As I sit alone in a McDonald's in Rome, 12 hours after leaving my apartment in Yemen, I can't stem the tidal wave of memories rushing back during my first moments of post-Sana'a solitude. After replaying a few videos from the night that Mubarak resigned and the subsequent celebration-cum-protest that took place in Sana'a, there is so much to say about such a short period of time, yet perfectly impossible to recall everything.


I remember that night like it was yesterday; it was the first time I realized I was in a country where exciting things do happen. After having dinner with my Italian friends and a Saudi/Qatari acquaintance, we were walking back to our apartment on our cozy little side street when suddenly we were faced with a mob of protesters marching directly between us and our home. All of us being rookies at this, we were initially hesitant to do anything except stare dumbfoundedly at such a random sight; we had no news of Mubarak and no clue what was happening. After dipping off to a perpendicular street and letting the commencement pass us by, we saw our professors in the crowd, who also spotted us, and we decided it was safe to join. Thus began my first experience in a revolutionary environment. I won't recall everything that happened that night as it's already been written, but one of my favorite memories occurred while I was having the pleasure of riding atop an SUV in the midst of the march. I spotted a white fellow on the street, stopped and shooting pictures in a direction opposite to the crowd. It turned out to be who is now a good friend of mine, Carl. The image of him with his Nikon in perfect photographer's form is hopefully forever etched in memory; I was perplexed and curious as to who would be as crazy/foolhardy/taken-in-by-the-moment as me.
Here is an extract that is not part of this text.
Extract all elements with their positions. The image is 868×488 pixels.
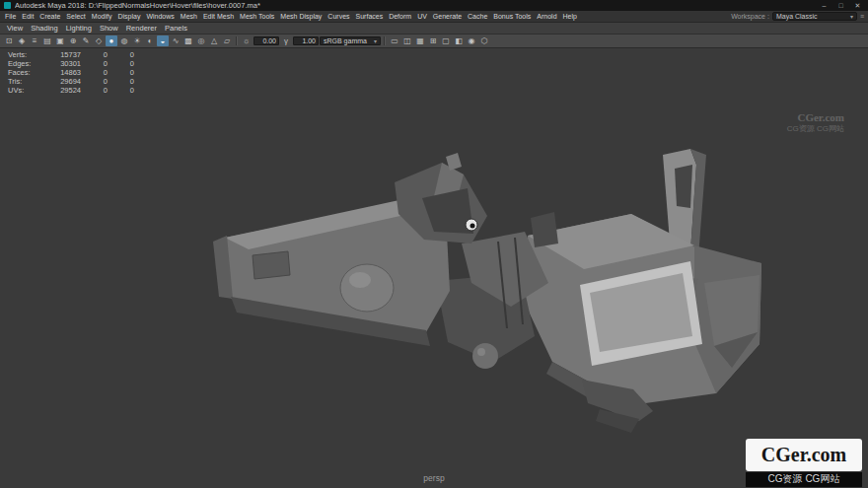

Afterwards, everything became a gradual escalation of tension, and later violence, continuing until the present time. We essentially waited daily for the next occurrence; usually, that was directly after the Friday prayers. Things would then quieten down for the subsequent few days, only to flare up again. This pattern of violence, followed by a prolonged absence of it, only for it to reoccur in a manner more impactful than before is what made Yemen and its future so difficult to call. Just when the protest movement seemed on the wane, it would re spawn more forceful than before. Even during the present time, sitting 12 hours removed from any updates on the situation, I am at a loss to make an accurate prediction of Yemen's future that I can have any confidence in.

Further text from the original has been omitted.